LNER Class A4 4464 Bittern |
In the picture above, you can see part of a strange-looking phenomenon: as we travelled through Somerset and into Wiltshire, there was a peculiar and ominous dark line in the clouds, at least 20 miles long, running parallel to our route.
It was only when the cloud cover broke that the explanation was revealed: the general cloud cover must have been a flat relatively thin layer, and the line was the shadow cast on it from above by a prominent jet vapour trail higher in the atmosphere. In the picture below you can see it and its shadow (lower right).
On the subject of train journeys, I've just started reading the Finnish writer and artist Tove Jansson's short story collection Art in Nature, Thomas Teal's translation published by Sort of Books in 2012. Jansson is of course best known as the author of the Moomin series of children's books, but she was also a distinguished artist and the author of a number of novels and short stories.
The Independent review by Christian House (here) describes the anthology as a "dreamlike trip through the magic of life" and as "a sublime little collection of stories that is full of boats and beach houses, painting and plays", which makes them sound rather twee. Far from it; despite bright and minimalist settings, many of the stories are very dark, especially the first I read, The Locomotive. It concerns a mechanical draughtsman who works for a railway company, and whose private hobby is drawing locomotives. As becomes rapidly clear from the focus of his obsession and his detachment from people, the unnamed narrator is evidently somewhere on the autism spectrum, and views what little human interaction he has entirely within twin metaphors of artwork revision and train arrivals/departures.

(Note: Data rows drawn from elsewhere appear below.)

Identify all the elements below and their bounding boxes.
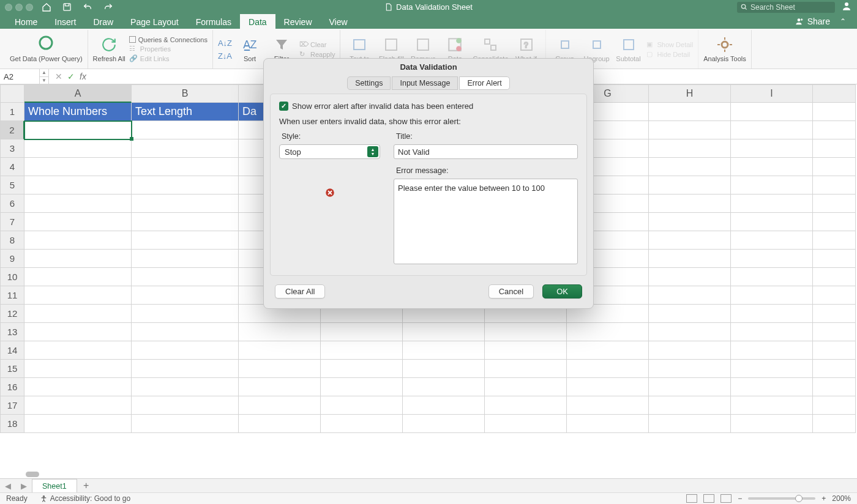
cell[interactable] (649, 139, 731, 158)
row-header[interactable]: 1 (0, 103, 24, 121)
sort-desc-icon[interactable]: Z↓A (218, 51, 232, 61)
row-header[interactable]: 8 (0, 231, 24, 250)
column-header[interactable] (813, 84, 856, 103)
accept-formula-icon[interactable]: ✓ (67, 72, 75, 81)
view-page-layout-icon[interactable] (703, 494, 714, 503)
cell[interactable] (132, 176, 239, 195)
clear-all-button[interactable]: Clear All (275, 284, 325, 298)
cell[interactable] (485, 323, 567, 341)
cell[interactable] (132, 323, 239, 341)
cell[interactable] (239, 360, 321, 378)
traffic-light-close[interactable] (5, 4, 12, 11)
cell[interactable] (321, 378, 403, 396)
cell[interactable] (132, 341, 239, 360)
refresh-all-button[interactable]: Refresh All (93, 35, 125, 62)
cell[interactable] (731, 305, 813, 323)
zoom-in-button[interactable]: + (821, 494, 826, 503)
cell[interactable] (132, 231, 239, 250)
cell[interactable] (24, 341, 132, 360)
title-input[interactable]: Not Valid (394, 144, 578, 159)
cell[interactable] (731, 286, 813, 305)
cell[interactable] (731, 213, 813, 231)
cell[interactable] (813, 396, 856, 415)
share-label[interactable]: Share (807, 17, 830, 26)
cell[interactable] (649, 158, 731, 176)
cell[interactable] (132, 139, 239, 158)
fx-icon[interactable]: fx (80, 72, 86, 81)
ribbon-tab-home[interactable]: Home (6, 14, 46, 29)
cell[interactable] (485, 360, 567, 378)
ribbon-tab-page-layout[interactable]: Page Layout (122, 14, 187, 29)
user-avatar-icon[interactable] (841, 1, 852, 13)
cell[interactable] (649, 195, 731, 213)
add-sheet-button[interactable]: + (77, 480, 95, 491)
cell[interactable] (321, 415, 403, 433)
cell[interactable] (24, 415, 132, 433)
cell[interactable] (567, 396, 649, 415)
cell[interactable] (24, 121, 132, 139)
cell[interactable] (813, 250, 856, 268)
cell[interactable] (485, 378, 567, 396)
cell[interactable] (567, 415, 649, 433)
row-header[interactable]: 9 (0, 250, 24, 268)
cell[interactable] (132, 360, 239, 378)
row-header[interactable]: 3 (0, 139, 24, 158)
cell[interactable] (567, 323, 649, 341)
cell[interactable] (813, 268, 856, 286)
cell[interactable] (649, 286, 731, 305)
cell[interactable] (649, 360, 731, 378)
column-header[interactable]: I (731, 84, 813, 103)
column-header[interactable]: B (132, 84, 239, 103)
traffic-light-minimize[interactable] (15, 4, 23, 11)
cell[interactable] (813, 341, 856, 360)
cell[interactable] (239, 396, 321, 415)
cell[interactable] (813, 415, 856, 433)
cell[interactable] (485, 341, 567, 360)
cell[interactable] (24, 268, 132, 286)
cell[interactable] (403, 360, 485, 378)
home-icon[interactable] (42, 2, 51, 12)
cell[interactable] (24, 378, 132, 396)
cell[interactable] (813, 121, 856, 139)
sheet-nav-prev-icon[interactable]: ◀ (0, 481, 16, 491)
cell[interactable] (649, 103, 731, 121)
row-header[interactable]: 2 (0, 121, 24, 139)
cell[interactable] (239, 378, 321, 396)
ribbon-tab-data[interactable]: Data (240, 14, 275, 29)
cell[interactable] (813, 103, 856, 121)
cell[interactable] (132, 286, 239, 305)
sort-asc-icon[interactable]: A↓Z (218, 39, 232, 48)
cell[interactable] (731, 268, 813, 286)
cell[interactable] (649, 415, 731, 433)
collapse-ribbon-icon[interactable]: ⌃ (840, 17, 846, 26)
cell[interactable] (731, 323, 813, 341)
cell[interactable] (321, 360, 403, 378)
cell[interactable] (24, 360, 132, 378)
cell[interactable] (403, 396, 485, 415)
view-normal-icon[interactable] (686, 494, 697, 503)
cell[interactable] (813, 176, 856, 195)
row-header[interactable]: 15 (0, 360, 24, 378)
sort-button[interactable]: A̲Z Sort (236, 35, 264, 62)
cell[interactable] (132, 378, 239, 396)
cell[interactable] (813, 231, 856, 250)
ribbon-tab-formulas[interactable]: Formulas (187, 14, 240, 29)
cell[interactable] (132, 268, 239, 286)
dialog-tab-settings[interactable]: Settings (347, 76, 391, 90)
row-header[interactable]: 11 (0, 286, 24, 305)
cell[interactable] (731, 341, 813, 360)
cell[interactable] (813, 213, 856, 231)
ribbon-tab-draw[interactable]: Draw (84, 14, 122, 29)
cell[interactable] (649, 213, 731, 231)
traffic-light-zoom[interactable] (26, 4, 33, 11)
dialog-tab-input-message[interactable]: Input Message (392, 76, 458, 90)
cell[interactable] (567, 341, 649, 360)
row-header[interactable]: 18 (0, 415, 24, 433)
cell[interactable] (132, 250, 239, 268)
column-header[interactable]: A (24, 84, 132, 103)
queries-connections-button[interactable]: Queries & Connections (129, 36, 208, 43)
ok-button[interactable]: OK (542, 284, 582, 298)
cell[interactable] (813, 139, 856, 158)
search-sheet-input[interactable]: Search Sheet (737, 2, 835, 13)
cell[interactable] (132, 121, 239, 139)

His routine is broken when he perceives what he believes to be a kindred spirit in a woman he meets at a station who expresses an interest in train travel. He hires her as a housekeeper, and over time, she falls in love with him (this is obvious to the reader, but the narrator only feels disgust at her attempts to get close to him). So, with the meticulousness and methods of his draughtsmanship - drawing and erasing scenarios - he begins to plot her murder.
Although The Locomotive could be classed as psychological horror, the stories in Art in Nature are highly variable in genre, ranging through fantasy, explorations of art and its creators, and wry comedies of manners and relationships. It's very polished collection from an author whose other works have been largely eclipsed by the Moomins.